Daniel Michael Blake Day-Lewis (born 29 April 1957) is an English/Irish two-time Academy Award-winner and legendarily intense method actor. He has starred in such acclaimed films as My Left Foot, Age Of Innocence, The Last of the Mohicans, In the Name of the Father, Gangs of New York and There Will Be Blood. Will next be seen playing Abraham Lincoln in Steven Spielberg's long-gestating biopic.
This actor provided examples of:
- Badass Moustache: Two of the most iconic as Bill the Butcher and Daniel Plainview.
- Call to Agriculture/Cincinnatus: After learning to make his own clothes in preparation for one film, he left film for six years to become a cobbler in Venice.
- Death Glare: Check out the absolute crackers he gives to his nurse/ future wife when she tries to take his hidden bottle of whiskey off him in My Left Foot, to Eli Sunday during his "confirmation" in There Will Be Blood, and at several points during Gangs of New York.
- Doing It for the Art: As has been mentioned, Day-Lewis is one of the most well known method actors around, to the point where he's actually achieved a memetic status as the go to for insane dedication to acting, as during the filming process, he never gets out of character. While playing Bill the Butcher in Gangs of New York, he famously refused to seek medical treatment for pneumonia until it became almost life threatening, as it was not in keeping with available medical treatment in the 1860's. He also ad libbed tapping on his glass eye with a knife to intimidate William Tweed. When playing a villain, he will accost other actors in character on and off the set, and get into fights in bars in preparation for a role. When playing any character, he will spend six months mastering an accent, learning various crafts, and adopting disabilities.
- Dyeing for Your Art: Trained as a boxer for three years and broke a knuckle for his role in The Boxer
- Enforced Method Acting: Self-enforced.
- Fake American: Several roles but see especially Bill the Butcher and Daniel Plainview.

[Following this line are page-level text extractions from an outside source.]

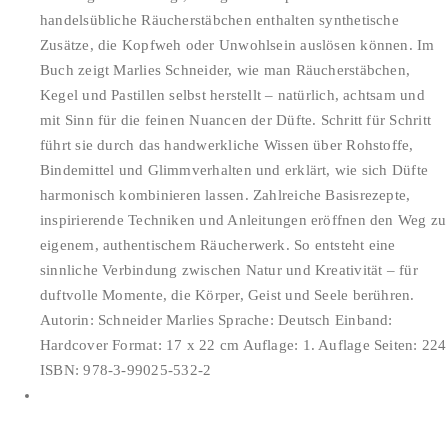
handelsübliche Räucherstäbchen enthalten synthetische
Zusätze, die Kopfweh oder Unwohlsein auslösen können. Im
Buch zeigt Marlies Schneider, wie man Räucherstäbchen,
Kegel und Pastillen selbst herstellt – natürlich, achtsam und
mit Sinn für die feinen Nuancen der Düfte. Schritt für Schritt
führt sie durch das handwerkliche Wissen über Rohstoffe,
Bindemittel und Glimmverhalten und erklärt, wie sich Düfte
harmonisch kombinieren lassen. Zahlreiche Basisrezepte,
inspirierende Techniken und Anleitungen eröffnen den Weg zu
eigenem, authentischem Räucherwerk. So entsteht eine
sinnliche Verbindung zwischen Natur und Kreativität – für
duftvolle Momente, die Körper, Geist und Seele berühren.
Autorin: Schneider Marlies Sprache: Deutsch Einband:
Hardcover Format: 17 x 22 cm Auflage: 1. Auflage Seiten: 224
ISBN: 978-3-99025-532-2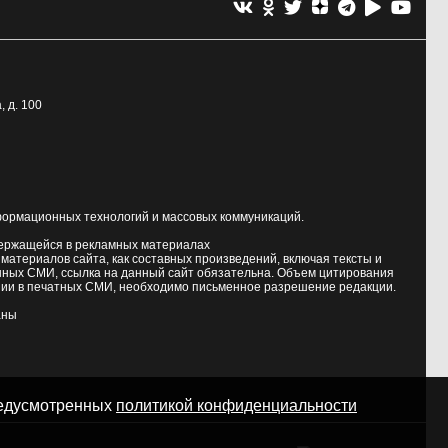
, д. 100
формационных технологий и массовых коммуникаций.
держащейся в рекламных материалах
атериалов сайта, как составных произведений, включая тексты и
нных СМИ, ссылка на данный сайт обязательна. Объем цитирования
ии в печатных СМИ, необходимо письменное разрешение редакции.
аны
предусмотренных
политикой конфиденциальности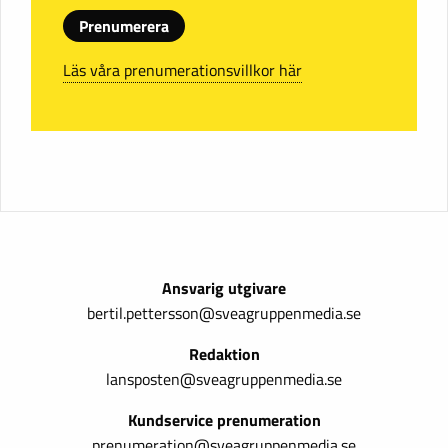
Prenumerera
Läs våra prenumerationsvillkor här
Ansvarig utgivare
bertil.pettersson@sveagruppenmedia.se
Redaktion
lansposten@sveagruppenmedia.se
Kundservice prenumeration
prenumeration@sveagruppenmedia.se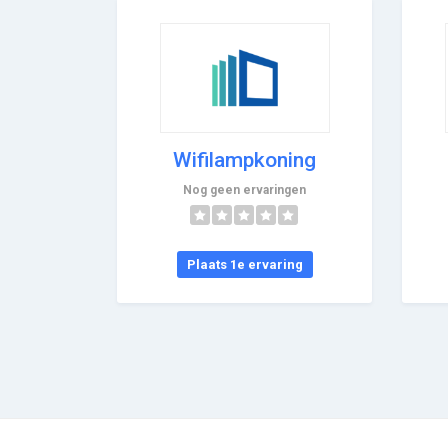
Wifilampkoning
Nog geen ervaringen
Plaats 1e ervaring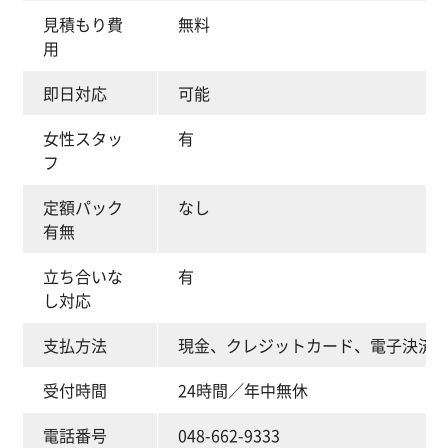
見積もり費
無料
用
即日対応
可能
女性スタッ
有
フ
定額パック
なし
有無
立ち合いな
有
し対応
支払方法
現金、クレジットカード、電子決済（電
受付時間
24時間／年中無休
電話番号
048-662-9333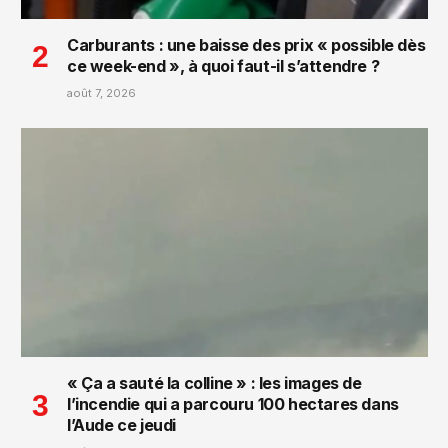
Carburants : une baisse des prix « possible dès
ce week-end », à quoi faut-il s’attendre ?
août 7, 2026
« Ça a sauté la colline » : les images de
l’incendie qui a parcouru 100 hectares dans
l’Aude ce jeudi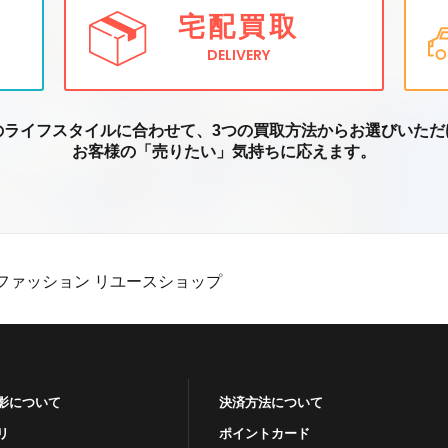
宅配買取
DELIVERY
のライフスタイルに合わせて、3つの買取方
法からお選びいただ
お客様の「売りたい」気持ちに応えます。
ファッション リユースショップ
影について
決済方法について
リ
ポイントカード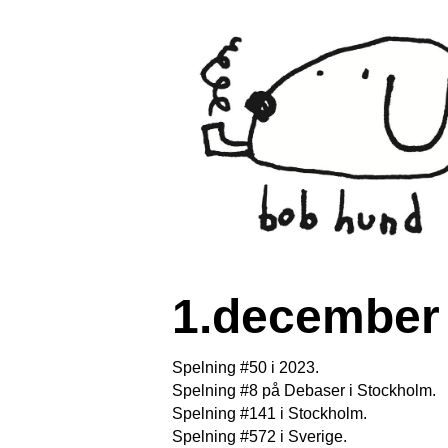
1.december 
Spelning #50 i 2023.
Spelning #8 på Debaser i Stockholm.
Spelning #141 i Stockholm.
Spelning #572 i Sverige.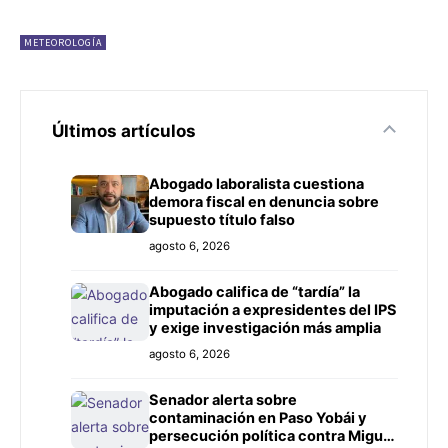
METEOROLOGÍA
Últimos artículos
Abogado laboralista cuestiona
demora fiscal en denuncia sobre
supuesto título falso
agosto 6, 2026
Abogado califica de “tardía” la
imputación a expresidentes del IPS
y exige investigación más amplia
agosto 6, 2026
Senador alerta sobre
contaminación en Paso Yobái y
persecución política contra Miguel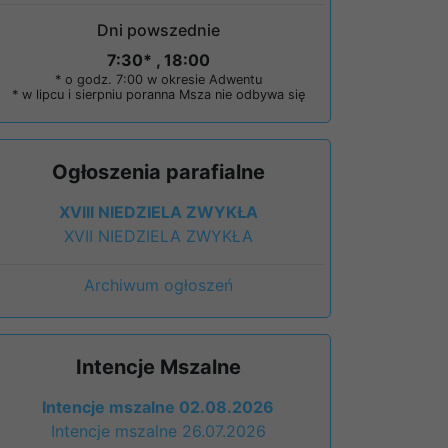
Dni powszednie
7:30* , 18:00
* o godz. 7:00 w okresie Adwentu
* w lipcu i sierpniu poranna Msza nie odbywa się
Ogłoszenia parafialne
XVIII NIEDZIELA ZWYKŁA
XVII NIEDZIELA ZWYKŁA
Archiwum ogłoszeń
Intencje Mszalne
Intencje mszalne 02.08.2026
Intencje mszalne 26.07.2026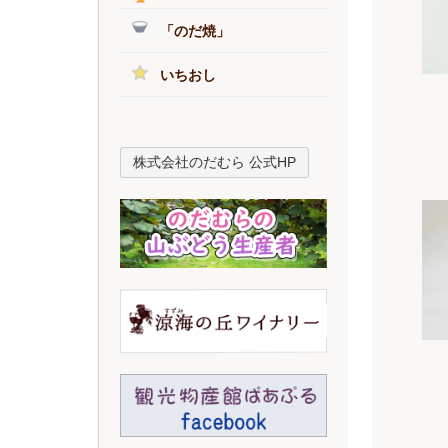
「のだ焼」
いちおし
株式会社のだむら 公式HP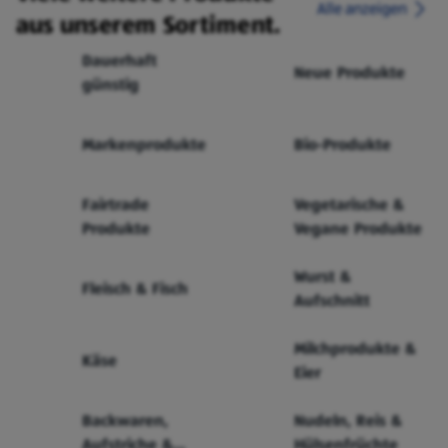
Alle anzeigen
aus unserem Sortiment.
Dauerhaft
Neue Produkte
günstig
Markenprodukte
Bio-Produkte
Fairtrade
Vegetarische &
Produkte
Vegane Produkte
Wurst &
Fleisch & Fisch
Aufschnitt
Milchprodukte &
Käse
Eier
Backwaren,
Nudeln, Reis &
Aufstriche &
Hülsenfrüchte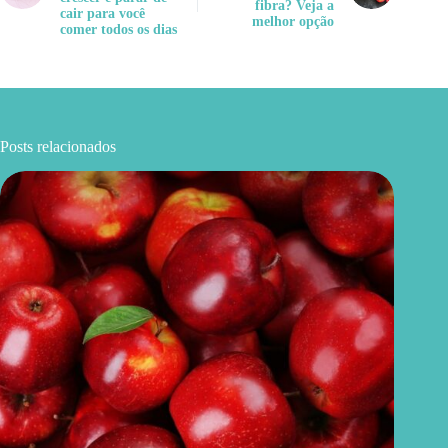
fibra? Veja a
cair para você
melhor opção
comer todos os dias
Posts relacionados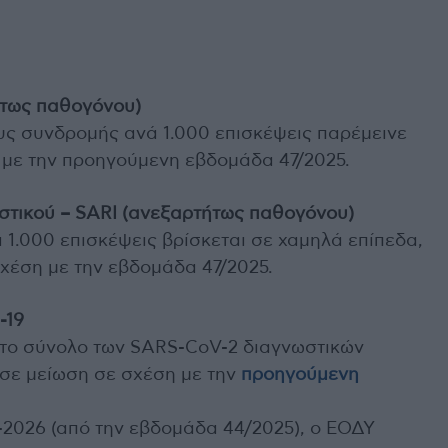
ήτως παθογόνου)
ς συνδρομής ανά 1.000 επισκέψεις παρέμεινε
η με την προηγούμενη εβδομάδα 47/2025.
τικού – SARI (ανεξαρτήτως παθογόνου)
1.000 επισκέψεις βρίσκεται σε χαμηλά επίπεδα,
χέση με την εβδομάδα 47/2025.
-19
 το σύνολο των SARS-CoV-2 διαγνωστικών
σε μείωση σε σχέση με την
προηγούμενη
-2026 (από την εβδομάδα 44/2025), ο ΕΟΔΥ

- Large Ham: See Chewing the Scenery for more details.
- Method Acting
- Playing Against Type: He doesn't exactly have a type, per se, but he first drew attention in America for playing two incredibly different roles in movies that happened to premiere in the US on the same day: as the repressed, snobbish, upper-class, Edwardian-era Englishman Cecil in A Room With A View; and Johnny, the gay ex-skinhead thug in Thatcher's London engaged in a forbidden romance with a Pakistani boy, in My Beautiful Laundrette. Many critics were impressed that he did both roles so convincingly.
- Retroactive Recognition: He had a very small part in Gandhi and was an extra in Sunday Bloody Sunday.
- Serious Business: Notoriously takes acting very seriously. Luckily he's very good at it.
- What Could Have Been: He actively campaigned for the part of Vincent Vega in Pulp Fiction, but was turned down by Quentin Tarantino.